*** Block opens ***

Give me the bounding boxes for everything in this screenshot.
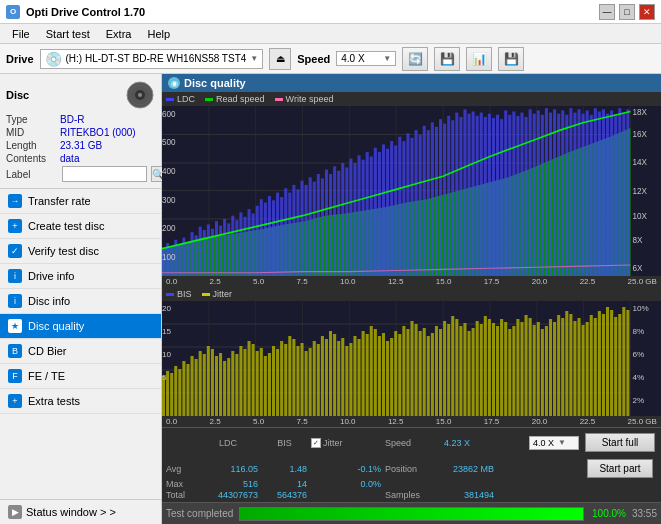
svg-rect-98 (480, 113, 483, 276)
svg-rect-217 (386, 341, 389, 416)
jitter-checkbox[interactable]: ✓ (311, 438, 321, 448)
svg-rect-274 (618, 314, 621, 416)
speed-select[interactable]: 4.0 X ▼ (336, 51, 396, 66)
svg-text:15: 15 (162, 327, 172, 336)
menu-file[interactable]: File (4, 26, 38, 42)
svg-rect-104 (504, 110, 507, 276)
write-legend-label: Write speed (286, 94, 334, 104)
ldc-legend-dot (166, 98, 174, 101)
svg-rect-188 (268, 353, 271, 416)
svg-rect-59 (321, 178, 324, 276)
svg-rect-40 (243, 217, 246, 276)
svg-rect-88 (439, 119, 442, 276)
drive-label: Drive (6, 53, 34, 65)
nav-label-create-test-disc: Create test disc (28, 220, 104, 232)
svg-text:500: 500 (162, 137, 176, 147)
max-bis: 14 (262, 479, 307, 489)
svg-rect-83 (419, 135, 422, 276)
speed-stats-select[interactable]: 4.0 X ▼ (529, 436, 579, 450)
svg-rect-276 (626, 310, 629, 416)
svg-rect-162 (162, 376, 165, 416)
close-button[interactable]: ✕ (639, 4, 655, 20)
svg-text:400: 400 (162, 166, 176, 176)
samples-label: Samples (385, 490, 440, 500)
svg-text:600: 600 (162, 109, 176, 119)
svg-rect-211 (362, 331, 365, 416)
max-label: Max (166, 479, 194, 489)
menu-extra[interactable]: Extra (98, 26, 140, 42)
toolbar-btn-2[interactable]: 💾 (434, 47, 460, 71)
svg-rect-220 (398, 334, 401, 416)
svg-rect-33 (215, 221, 218, 276)
toolbar-btn-1[interactable]: 🔄 (402, 47, 428, 71)
maximize-button[interactable]: □ (619, 4, 635, 20)
svg-text:16X: 16X (632, 128, 647, 138)
svg-rect-234 (455, 319, 458, 416)
svg-rect-85 (427, 130, 430, 276)
svg-rect-75 (386, 149, 389, 276)
svg-text:100: 100 (162, 251, 176, 261)
menu-start-test[interactable]: Start test (38, 26, 98, 42)
svg-rect-269 (598, 311, 601, 416)
progress-percent: 100.0% (590, 508, 626, 519)
sidebar-item-transfer-rate[interactable]: → Transfer rate (0, 189, 161, 214)
svg-rect-134 (626, 109, 629, 276)
minimize-button[interactable]: — (599, 4, 615, 20)
svg-rect-48 (276, 193, 279, 276)
svg-rect-82 (415, 130, 418, 276)
sidebar-item-drive-info[interactable]: i Drive info (0, 264, 161, 289)
sidebar-item-create-test-disc[interactable]: + Create test disc (0, 214, 161, 239)
start-part-button[interactable]: Start part (587, 459, 653, 478)
label-key: Label (6, 169, 58, 180)
menu-help[interactable]: Help (139, 26, 178, 42)
svg-rect-186 (260, 348, 263, 416)
sidebar-item-verify-test-disc[interactable]: ✓ Verify test disc (0, 239, 161, 264)
eject-button[interactable]: ⏏ (269, 48, 291, 70)
svg-rect-47 (272, 200, 275, 276)
sidebar-item-disc-info[interactable]: i Disc info (0, 289, 161, 314)
svg-rect-69 (362, 160, 365, 276)
label-input[interactable] (62, 166, 147, 182)
svg-rect-80 (406, 133, 409, 276)
write-legend-dot (275, 98, 283, 101)
nav-label-drive-info: Drive info (28, 270, 74, 282)
svg-rect-121 (573, 113, 576, 276)
start-buttons: Start full (583, 431, 657, 454)
svg-rect-222 (406, 329, 409, 416)
length-key: Length (6, 140, 58, 151)
svg-point-2 (138, 93, 142, 97)
sidebar-item-disc-quality[interactable]: ★ Disc quality (0, 314, 161, 339)
speed-value: 4.0 X (341, 53, 379, 64)
svg-rect-42 (252, 213, 255, 276)
panel-header: ◉ Disc quality (162, 74, 661, 92)
nav-label-fe-te: FE / TE (28, 370, 65, 382)
disc-info-icon: i (8, 294, 22, 308)
svg-rect-45 (264, 203, 267, 276)
svg-rect-235 (459, 326, 462, 416)
sidebar-item-extra-tests[interactable]: + Extra tests (0, 389, 161, 414)
svg-rect-37 (231, 216, 234, 276)
svg-rect-61 (329, 174, 332, 276)
speed-value-label: 4.23 X (444, 438, 494, 448)
start-full-button[interactable]: Start full (585, 433, 655, 452)
svg-rect-128 (602, 109, 605, 276)
sidebar-item-fe-te[interactable]: F FE / TE (0, 364, 161, 389)
svg-rect-41 (248, 209, 251, 276)
drive-value: (H:) HL-DT-ST BD-RE WH16NS58 TST4 (66, 53, 247, 64)
svg-text:2%: 2% (632, 396, 644, 405)
svg-rect-187 (264, 356, 267, 416)
sidebar-item-cd-bier[interactable]: B CD Bier (0, 339, 161, 364)
toolbar-btn-4[interactable]: 💾 (498, 47, 524, 71)
svg-rect-65 (345, 167, 348, 276)
svg-rect-212 (366, 334, 369, 416)
svg-rect-70 (366, 152, 369, 276)
svg-rect-208 (349, 343, 352, 416)
extra-tests-icon: + (8, 394, 22, 408)
status-window-button[interactable]: ▶ Status window > > (0, 499, 161, 524)
svg-rect-275 (622, 307, 625, 416)
svg-rect-79 (402, 141, 405, 276)
toolbar-btn-3[interactable]: 📊 (466, 47, 492, 71)
svg-rect-197 (305, 351, 308, 416)
drive-select[interactable]: 💿 (H:) HL-DT-ST BD-RE WH16NS58 TST4 ▼ (40, 49, 264, 69)
app-title: Opti Drive Control 1.70 (26, 6, 145, 18)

*** Block closes ***

→ WHAT TO DO: Drop the pictures and reproduce the rest of the data exactly.

→ RESULT OF THIS EXERCISE:
Give me the bounding boxes for everything in this screenshot.
svg-rect-98 (480, 113, 483, 276)
svg-rect-217 (386, 341, 389, 416)
jitter-checkbox[interactable]: ✓ (311, 438, 321, 448)
svg-rect-274 (618, 314, 621, 416)
speed-select[interactable]: 4.0 X ▼ (336, 51, 396, 66)
svg-text:15: 15 (162, 327, 172, 336)
menu-file[interactable]: File (4, 26, 38, 42)
svg-rect-104 (504, 110, 507, 276)
write-legend-label: Write speed (286, 94, 334, 104)
ldc-legend-dot (166, 98, 174, 101)
svg-rect-188 (268, 353, 271, 416)
svg-rect-59 (321, 178, 324, 276)
svg-rect-40 (243, 217, 246, 276)
svg-rect-88 (439, 119, 442, 276)
drive-label: Drive (6, 53, 34, 65)
nav-label-create-test-disc: Create test disc (28, 220, 104, 232)
svg-text:500: 500 (162, 137, 176, 147)
max-bis: 14 (262, 479, 307, 489)
svg-rect-83 (419, 135, 422, 276)
speed-stats-select[interactable]: 4.0 X ▼ (529, 436, 579, 450)
svg-rect-276 (626, 310, 629, 416)
svg-rect-162 (162, 376, 165, 416)
close-button[interactable]: ✕ (639, 4, 655, 20)
svg-text:400: 400 (162, 166, 176, 176)
samples-label: Samples (385, 490, 440, 500)
svg-text:600: 600 (162, 109, 176, 119)
svg-rect-211 (362, 331, 365, 416)
max-label: Max (166, 479, 194, 489)
menu-extra[interactable]: Extra (98, 26, 140, 42)
toolbar-btn-2[interactable]: 💾 (434, 47, 460, 71)
svg-rect-220 (398, 334, 401, 416)
svg-rect-33 (215, 221, 218, 276)
toolbar-btn-1[interactable]: 🔄 (402, 47, 428, 71)
maximize-button[interactable]: □ (619, 4, 635, 20)
svg-text:16X: 16X (632, 128, 647, 138)
svg-rect-234 (455, 319, 458, 416)
svg-rect-85 (427, 130, 430, 276)
svg-rect-75 (386, 149, 389, 276)
svg-text:100: 100 (162, 251, 176, 261)
menu-start-test[interactable]: Start test (38, 26, 98, 42)
svg-rect-269 (598, 311, 601, 416)
progress-percent: 100.0% (590, 508, 626, 519)
sidebar-item-transfer-rate[interactable]: → Transfer rate (0, 189, 161, 214)
svg-rect-134 (626, 109, 629, 276)
minimize-button[interactable]: — (599, 4, 615, 20)
svg-rect-48 (276, 193, 279, 276)
svg-rect-82 (415, 130, 418, 276)
sidebar-item-drive-info[interactable]: i Drive info (0, 264, 161, 289)
sidebar-item-create-test-disc[interactable]: + Create test disc (0, 214, 161, 239)
start-part-button[interactable]: Start part (587, 459, 653, 478)
label-key: Label (6, 169, 58, 180)
menu-help[interactable]: Help (139, 26, 178, 42)
svg-rect-186 (260, 348, 263, 416)
sidebar-item-verify-test-disc[interactable]: ✓ Verify test disc (0, 239, 161, 264)
eject-button[interactable]: ⏏ (269, 48, 291, 70)
svg-rect-47 (272, 200, 275, 276)
sidebar-item-disc-info[interactable]: i Disc info (0, 289, 161, 314)
svg-rect-69 (362, 160, 365, 276)
label-input[interactable] (62, 166, 147, 182)
svg-rect-80 (406, 133, 409, 276)
write-legend-dot (275, 98, 283, 101)
nav-label-drive-info: Drive info (28, 270, 74, 282)
svg-rect-121 (573, 113, 576, 276)
start-buttons: Start full (583, 431, 657, 454)
svg-rect-222 (406, 329, 409, 416)
length-key: Length (6, 140, 58, 151)
svg-point-2 (138, 93, 142, 97)
sidebar-item-disc-quality[interactable]: ★ Disc quality (0, 314, 161, 339)
speed-value: 4.0 X (341, 53, 379, 64)
svg-rect-42 (252, 213, 255, 276)
panel-header: ◉ Disc quality (162, 74, 661, 92)
nav-label-fe-te: FE / TE (28, 370, 65, 382)
disc-info-icon: i (8, 294, 22, 308)
svg-rect-45 (264, 203, 267, 276)
svg-rect-235 (459, 326, 462, 416)
sidebar-item-extra-tests[interactable]: + Extra tests (0, 389, 161, 414)
svg-rect-37 (231, 216, 234, 276)
svg-rect-61 (329, 174, 332, 276)
speed-value-label: 4.23 X (444, 438, 494, 448)
start-full-button[interactable]: Start full (585, 433, 655, 452)
svg-rect-128 (602, 109, 605, 276)
sidebar-item-fe-te[interactable]: F FE / TE (0, 364, 161, 389)
svg-rect-41 (248, 209, 251, 276)
drive-value: (H:) HL-DT-ST BD-RE WH16NS58 TST4 (66, 53, 247, 64)
svg-text:2%: 2% (632, 396, 644, 405)
svg-rect-187 (264, 356, 267, 416)
sidebar-item-cd-bier[interactable]: B CD Bier (0, 339, 161, 364)
toolbar-btn-4[interactable]: 💾 (498, 47, 524, 71)
svg-rect-65 (345, 167, 348, 276)
svg-rect-212 (366, 334, 369, 416)
svg-rect-70 (366, 152, 369, 276)
svg-rect-208 (349, 343, 352, 416)
extra-tests-icon: + (8, 394, 22, 408)
status-window-button[interactable]: ▶ Status window > > (0, 499, 161, 524)
svg-rect-275 (622, 307, 625, 416)
svg-rect-79 (402, 141, 405, 276)
toolbar-btn-3[interactable]: 📊 (466, 47, 492, 71)
svg-rect-197 (305, 351, 308, 416)
drive-select[interactable]: 💿 (H:) HL-DT-ST BD-RE WH16NS58 TST4 ▼ (40, 49, 264, 69)
app-title: Opti Drive Control 1.70 (26, 6, 145, 18)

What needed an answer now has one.